Part of the failure here is conceptual.

Integral to much of the campaign of memorialization was the worry that focusing solely on the fate of the Jews would not provide a lesson that might help prevent subsequent genocides. In that way, many in the Jewish community became committed to trying to universalize the Holocaust. They wanted Holocaust education to teach everyone to oppose all sorts of prejudice, intolerance and/or violence against minorities.

That was a noble goal but a disservice to both history and to the question of contemporary Jewish security.

Even on its own terms, this form of Holocaust commemoration has been a dismal failure.
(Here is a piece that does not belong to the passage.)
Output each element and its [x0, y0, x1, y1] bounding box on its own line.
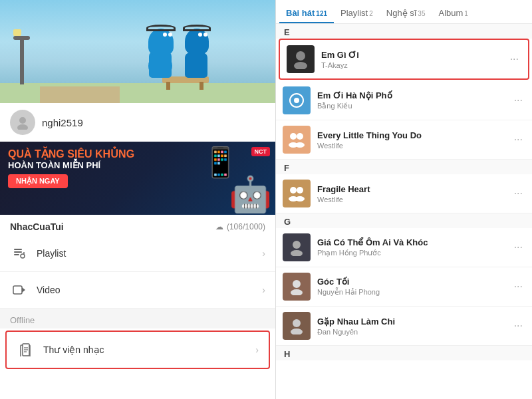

No amount of invocation of the Nazis’ crimes has served to mobilize the world against new genocides, which went on in places like Cambodia, Rwanda, Sudan or today in Western China, amid the indifference of the West.
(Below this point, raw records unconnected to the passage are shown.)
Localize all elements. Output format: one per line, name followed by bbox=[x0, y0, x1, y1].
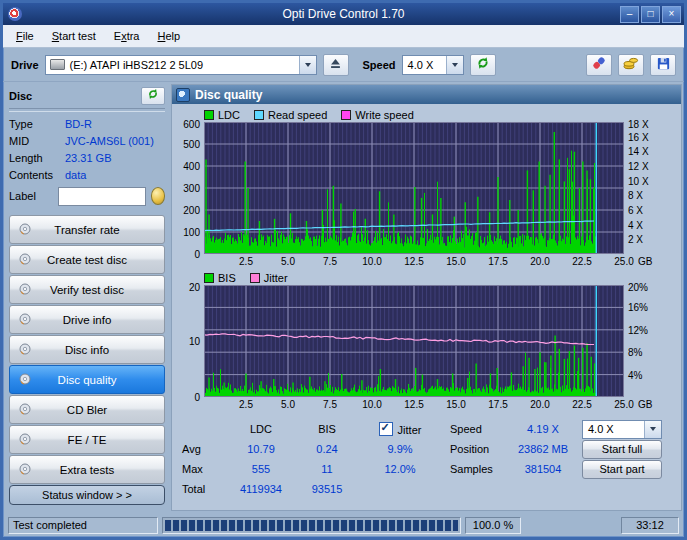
y-axis-left: 20100 bbox=[176, 285, 204, 399]
drive-select[interactable]: (E:) ATAPI iHBS212 2 5L09 bbox=[45, 55, 317, 75]
legend-swatch-bis bbox=[204, 273, 214, 283]
erase-disc-button[interactable] bbox=[586, 54, 612, 76]
refresh-icon bbox=[476, 56, 490, 73]
jitter-avg: 9.9% bbox=[354, 443, 446, 455]
x-axis-label: 15.0 bbox=[446, 399, 465, 410]
close-button[interactable]: × bbox=[662, 6, 681, 23]
y-axis-label: 10 X bbox=[628, 176, 649, 187]
x-axis-label: 2.5 bbox=[239, 256, 253, 267]
sidebar-item-label: CD Bler bbox=[67, 404, 107, 416]
coins-button[interactable] bbox=[618, 54, 644, 76]
start-full-button[interactable]: Start full bbox=[582, 440, 662, 459]
jitter-max: 12.0% bbox=[354, 463, 446, 475]
jitter-checkbox-label: Jitter bbox=[398, 424, 422, 436]
sidebar-item-verify-test-disc[interactable]: Verify test disc bbox=[9, 275, 165, 304]
chevron-down-icon[interactable] bbox=[299, 56, 316, 74]
avg-row-label: Avg bbox=[176, 443, 222, 455]
legend-swatch-ldc bbox=[204, 110, 214, 120]
label-input[interactable] bbox=[58, 187, 146, 206]
sidebar: Disc TypeBD-RMIDJVC-AMS6L (001)Length23.… bbox=[3, 82, 171, 513]
sidebar-item-extra-tests[interactable]: Extra tests bbox=[9, 455, 165, 484]
speed-label: Speed bbox=[363, 59, 396, 71]
eject-icon bbox=[330, 57, 341, 72]
speed-select-value: 4.0 X bbox=[403, 59, 446, 71]
speed-select-bottom-value: 4.0 X bbox=[583, 423, 644, 435]
y-axis-label: 500 bbox=[183, 139, 200, 150]
disc-info: TypeBD-RMIDJVC-AMS6L (001)Length23.31 GB… bbox=[9, 116, 165, 184]
elapsed-time: 33:12 bbox=[621, 517, 679, 534]
save-button[interactable] bbox=[650, 54, 676, 76]
x-axis-label: 5.0 bbox=[281, 256, 295, 267]
chevron-down-icon[interactable] bbox=[446, 56, 463, 74]
x-axis-label: 17.5 bbox=[488, 256, 507, 267]
sidebar-item-transfer-rate[interactable]: Transfer rate bbox=[9, 215, 165, 244]
refresh-disc-button[interactable] bbox=[141, 87, 165, 105]
sidebar-item-label: Verify test disc bbox=[50, 284, 124, 296]
y-axis-label: 0 bbox=[194, 249, 200, 260]
disc-icon bbox=[19, 463, 31, 475]
sidebar-item-label: FE / TE bbox=[68, 434, 107, 446]
y-axis-right: 18 X16 X14 X12 X10 X8 X6 X4 X2 X bbox=[624, 122, 668, 256]
disc-info-row-length: Length23.31 GB bbox=[9, 150, 165, 167]
x-axis: 2.55.07.510.012.515.017.520.022.525.0GB bbox=[204, 256, 674, 270]
jitter-checkbox[interactable]: Jitter bbox=[379, 424, 422, 436]
y-axis-label: 4% bbox=[628, 370, 642, 381]
speed-caption: Speed bbox=[446, 423, 504, 435]
chevron-down-icon[interactable] bbox=[644, 421, 661, 438]
sidebar-item-fe-te[interactable]: FE / TE bbox=[9, 425, 165, 454]
sidebar-item-disc-info[interactable]: Disc info bbox=[9, 335, 165, 364]
x-axis-label: 20.0 bbox=[530, 399, 549, 410]
info-label: Type bbox=[9, 118, 65, 130]
status-window-button[interactable]: Status window > > bbox=[9, 485, 165, 505]
menu-item-extra[interactable]: Extra bbox=[105, 27, 149, 45]
write-label-button[interactable] bbox=[151, 187, 165, 205]
bis-max: 11 bbox=[300, 463, 354, 475]
y-axis-left: 6005004003002001000 bbox=[176, 122, 204, 256]
speed-select-bottom[interactable]: 4.0 X bbox=[582, 420, 662, 439]
info-value: BD-R bbox=[65, 118, 92, 130]
refresh-drives-button[interactable] bbox=[470, 54, 496, 76]
bis-chart-legend: BISJitter bbox=[204, 270, 677, 285]
y-axis-label: 0 bbox=[194, 392, 200, 403]
x-axis-label: 15.0 bbox=[446, 256, 465, 267]
window-title: Opti Drive Control 1.70 bbox=[3, 7, 684, 21]
samples-caption: Samples bbox=[446, 463, 504, 475]
sidebar-item-label: Disc quality bbox=[58, 374, 117, 386]
menu-item-help[interactable]: Help bbox=[148, 27, 189, 45]
sidebar-item-create-test-disc[interactable]: Create test disc bbox=[9, 245, 165, 274]
y-axis-right: 20%16%12%8%4% bbox=[624, 285, 668, 399]
x-axis-label: 20.0 bbox=[530, 256, 549, 267]
menu-item-start-test[interactable]: Start test bbox=[43, 27, 105, 45]
speed-select[interactable]: 4.0 X bbox=[402, 55, 464, 75]
disc-info-row-contents: Contentsdata bbox=[9, 167, 165, 184]
disc-icon bbox=[19, 373, 31, 385]
eject-button[interactable] bbox=[323, 54, 349, 76]
y-axis-label: 10 bbox=[189, 336, 200, 347]
main-panel: Disc quality LDCRead speedWrite speed 60… bbox=[171, 84, 682, 511]
sidebar-item-disc-quality[interactable]: Disc quality bbox=[9, 365, 165, 394]
drive-toolbar: Drive (E:) ATAPI iHBS212 2 5L09 Speed 4.… bbox=[3, 48, 684, 82]
y-axis-label: 600 bbox=[183, 119, 200, 130]
start-part-button[interactable]: Start part bbox=[582, 460, 662, 479]
x-axis-unit: GB bbox=[638, 399, 652, 410]
sidebar-item-drive-info[interactable]: Drive info bbox=[9, 305, 165, 334]
x-axis-label: 22.5 bbox=[572, 399, 591, 410]
progress-bar bbox=[162, 517, 461, 534]
menu-item-file[interactable]: File bbox=[7, 27, 43, 45]
max-row-label: Max bbox=[176, 463, 222, 475]
maximize-button[interactable]: □ bbox=[641, 6, 660, 23]
disc-info-row-type: TypeBD-R bbox=[9, 116, 165, 133]
sidebar-item-cd-bler[interactable]: CD Bler bbox=[9, 395, 165, 424]
main-header: Disc quality bbox=[172, 85, 681, 104]
minimize-button[interactable]: – bbox=[620, 6, 639, 23]
x-axis-label: 10.0 bbox=[362, 256, 381, 267]
jitter-checkbox-box[interactable] bbox=[379, 422, 393, 436]
bis-total: 93515 bbox=[300, 483, 354, 495]
legend-label: Write speed bbox=[355, 109, 414, 121]
y-axis-label: 14 X bbox=[628, 146, 649, 157]
legend-label: LDC bbox=[218, 109, 240, 121]
x-axis-label: 12.5 bbox=[404, 399, 423, 410]
x-axis-label: 5.0 bbox=[281, 399, 295, 410]
sidebar-item-label: Drive info bbox=[63, 314, 112, 326]
y-axis-label: 16% bbox=[628, 302, 648, 313]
This was a misunderstanding of the nature of the antisemitism that produced the Holocaust.

Contrary to the universalizers, who feared that the Shoah would be marooned in history if it was not enlisted in the laudable cause of making everyone nicer to each other, Jew-hatred is not an ordinary form of prejudice. It is, as the Holocaust and the current campaign against Israel illustrate, a way of organizing intolerance for a political cause. Stripped of this context, Holocaust education becomes just one more anodyne call for civility. As such it not only fails to counter garden-variety bias but actually winds up ignoring actual antisemitism when it appears in the guise of appeals on behalf of “human rights” that deny Jewish rights and the right of Jews to defend themselves.

The popularization of Holocaust education became so embedded in Western culture that it morphed into more of a metaphor about something awful than a specific crime whose purpose was to rid the world of the Jews. The “anyone I don’t like is Hitler” rule even applied to many liberal Jews, who were quick to label American political opponents like former President Donald Trump as the moral equivalent of the Nazis. Some on the right are also willing to play the same game, comparing anything they don’t like to the Holocaust. Such analogies are always wrong even though few on either side of the political aisle are willing to condemn them when they are spread by their allies.
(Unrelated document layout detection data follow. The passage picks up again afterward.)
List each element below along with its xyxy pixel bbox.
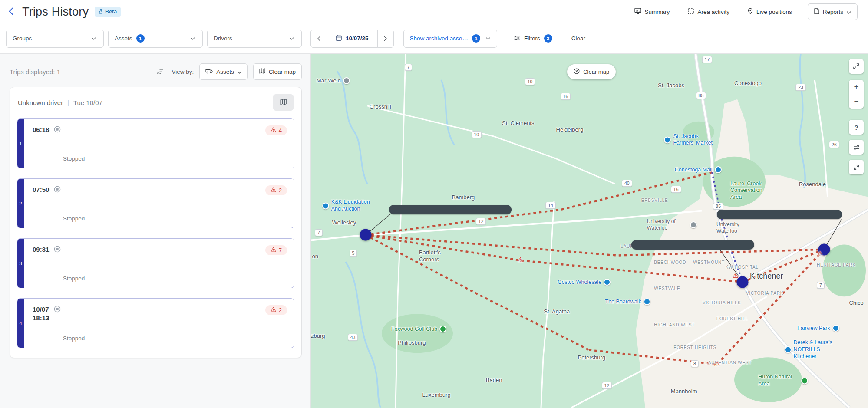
view-by-label: View by: [172, 69, 194, 75]
map-clear-map-button[interactable]: Clear map [567, 64, 616, 79]
map-label: 16 [561, 93, 571, 100]
map-label: St. Agatha [544, 308, 570, 315]
map-label: Bartlett's Corners [419, 249, 460, 263]
flask-icon [99, 9, 103, 15]
map-label: St. Jacobs Farmers' Market [664, 133, 714, 147]
trip-card: Unknown driver | Tue 10/07 1 06:18 [10, 87, 302, 358]
trips-panel: Trips displayed: 1 View by: Assets Clear… [0, 54, 311, 408]
area-activity-button[interactable]: Area activity [685, 8, 732, 16]
map-label: 40 [622, 180, 632, 187]
assets-label: Assets [115, 35, 132, 42]
resize-button[interactable] [849, 160, 864, 174]
date-picker-button[interactable]: 10/07/25 [327, 30, 378, 48]
chevron-down-icon [185, 30, 200, 47]
trip-start-time: 10/0718:13 [33, 305, 49, 323]
trip-stop-marker[interactable] [360, 229, 371, 241]
warning-icon [271, 247, 276, 253]
map-label: 85 [713, 203, 723, 210]
header-left: Trips History Beta [6, 5, 121, 19]
live-positions-button[interactable]: Live positions [745, 7, 795, 16]
filter-bar: Groups Assets 1 Drivers 10/07/25 Show ar… [0, 23, 868, 54]
route-alert-icon[interactable]: ⚠ [817, 249, 823, 257]
fullscreen-button[interactable] [849, 59, 864, 74]
warning-icon [271, 307, 276, 313]
map-label: 12 [476, 218, 486, 225]
help-button[interactable]: ? [849, 120, 864, 135]
next-day-button[interactable] [377, 30, 394, 48]
trip-stop-marker[interactable] [737, 276, 749, 288]
map-label: 85 [696, 92, 706, 99]
zoom-in-button[interactable]: + [849, 80, 864, 94]
drivers-select[interactable]: Drivers [207, 30, 302, 48]
trip-body: 07:50 2 Stopped [24, 179, 294, 228]
map-label: WESTMOUNT [693, 260, 725, 265]
trip-item[interactable]: 4 10/0718:13 2 Stopped [17, 298, 294, 348]
assets-count-badge: 1 [136, 34, 145, 43]
date-navigator: 10/07/25 [310, 30, 394, 48]
trip-body: 10/0718:13 2 Stopped [24, 299, 294, 348]
route-alert-icon[interactable]: ⚠ [714, 359, 720, 368]
assets-select[interactable]: Assets 1 [108, 30, 203, 48]
map-label: 7 [817, 282, 825, 289]
redacted-label [631, 240, 755, 250]
sort-button[interactable] [154, 69, 166, 75]
poi-icon [644, 298, 650, 305]
header-separator: | [67, 99, 69, 106]
redacted-label [717, 210, 842, 219]
poi-icon [322, 202, 329, 209]
map-label: 43 [348, 334, 358, 341]
map-label: BEECHWOOD [654, 260, 686, 265]
map-label: Derek & Laura's NOFRILLS Kitchener [785, 339, 835, 360]
chevron-down-icon [238, 69, 241, 75]
top-header: Trips History Beta Summary Area activity… [0, 0, 868, 23]
zoom-out-button[interactable]: − [849, 94, 864, 109]
summary-button[interactable]: Summary [632, 7, 673, 16]
filters-button[interactable]: Filters 3 [511, 34, 555, 43]
poi-icon [832, 325, 839, 332]
show-archived-toggle[interactable]: Show archived asse… 1 [403, 30, 497, 48]
trip-start-time: 07:50 [33, 185, 49, 194]
warnings-badge: 4 [265, 125, 287, 135]
map-label: 16 [671, 186, 681, 193]
map-label: Kitchener [750, 271, 783, 280]
previous-day-button[interactable] [310, 30, 327, 48]
map-label: 14 [545, 202, 556, 209]
trip-item[interactable]: 3 09:31 7 Stopped [17, 238, 294, 288]
map-settings-button[interactable] [849, 140, 864, 155]
route-alert-icon[interactable]: ⚠ [732, 271, 738, 280]
show-on-map-button[interactable] [273, 94, 294, 111]
map-label: Laurel Creek Conservation Area [730, 180, 771, 201]
groups-select[interactable]: Groups [6, 30, 104, 48]
poi-icon [785, 346, 792, 353]
map-label: Wellesley [332, 219, 356, 225]
trips-displayed-count: Trips displayed: 1 [10, 68, 60, 76]
map-label: HERITAGE PARK [817, 262, 856, 267]
map-label: 8 [691, 360, 699, 367]
trip-card-header: Unknown driver | Tue 10/07 [17, 92, 294, 115]
trip-item[interactable]: 1 06:18 4 Stopped [17, 118, 294, 168]
trip-index-bar: 2 [17, 179, 24, 228]
panel-clear-map-button[interactable]: Clear map [253, 63, 302, 80]
map-label: 7 [405, 64, 413, 71]
filters-icon [514, 35, 520, 42]
map-label: 10 [472, 131, 482, 138]
map-container[interactable]: Mar-WeldCrosshillSt. ClementsHeidelbergS… [311, 54, 868, 408]
warning-icon [271, 187, 276, 194]
poi-icon [604, 279, 611, 286]
map-label: LAURENTIAN WEST [705, 360, 752, 365]
view-by-select[interactable]: Assets [199, 63, 248, 80]
trip-item[interactable]: 2 07:50 2 Stopped [17, 178, 294, 228]
clear-filters-button[interactable]: Clear [569, 35, 588, 42]
route-alert-icon[interactable]: ⚠ [517, 256, 523, 264]
trip-start-time: 09:31 [33, 245, 49, 254]
reports-button[interactable]: Reports [808, 3, 858, 20]
map-label: St. Clements [502, 119, 534, 126]
vehicle-icon [205, 68, 213, 75]
map-label: on [312, 253, 318, 260]
map-label: 12 [602, 382, 612, 389]
trip-number: 2 [19, 201, 22, 206]
map-label: St. Jacobs [658, 82, 684, 88]
driver-name: Unknown driver [18, 99, 63, 106]
zoom-control: + − [849, 80, 864, 109]
back-button[interactable] [6, 6, 16, 18]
Even many of those who were contributing to the demonization of Israel and using the tropes of traditional antisemitic discourse to do so thought that they, too, were entitled to speak reverently about the Holocaust. Nothing illustrates the absurdity of this trend more than the devotion of a United Nations that is a cesspool of antisemitism to Holocaust memorialization. That Jew-haters like Reps. Ilhan Omar (D-Minn.) and Rashida Tlaib (D-Mich.) have no shame talking about the need to remember the Shoah is shocking but nevertheless tolerated, even by many Jews who ought to know better. As writer Dara Horn memorably articulated it in the title of her book, People Love Dead Jews. It’s the living ones, especially those who are willing to defend themselves and the sole Jewish state on the planet, who are not so popular.

The attention on Holocaust memorialization also often failed to acknowledge the way Israel and its supporters had become the stand-in for traditional antisemitic scapegoats. Indeed, the resistance, even among some Jews on the left, to the adoption of the International Holocaust Remembrance Alliance’s (IHRA) working definition of antisemitism centered on its acknowledgement of the way that falsely smearing Israel, especially by accusing it of Nazi-like crimes, had become one of the principal expressions of Jew-hatred in our era.

Those who labored to create and fund all the museums, archives and ceremonies deserve our gratitude. They are important in and of themselves. But it turns out they don’t do much to answer contemporary threats, even when it concerns issues like Iran’s quest for nuclear weapons to create a new Shoah.

The way many Jews view the Holocaust as the sum total of the Jewish experience in a way that ignores or downplays the richness, beauty and joy of our heritage, has had the unintended consequence of undermining communal life. This has also had the effect of legitimizing those who think that remembering the Shoah should have nothing to do with the fight to preserve today’s Jews.

This Yom Hashoah as we honor the victims, we need to remember that the only proper memorial to the Six Million is a thriving Jewish state that was created too late to save them. Now that we’ve ensured that the past is not forgotten, it’s time for Jews to concentrate their efforts on defending live Jews with as much fervor and dedication as was demonstrated on behalf of the memory of the Holocaust.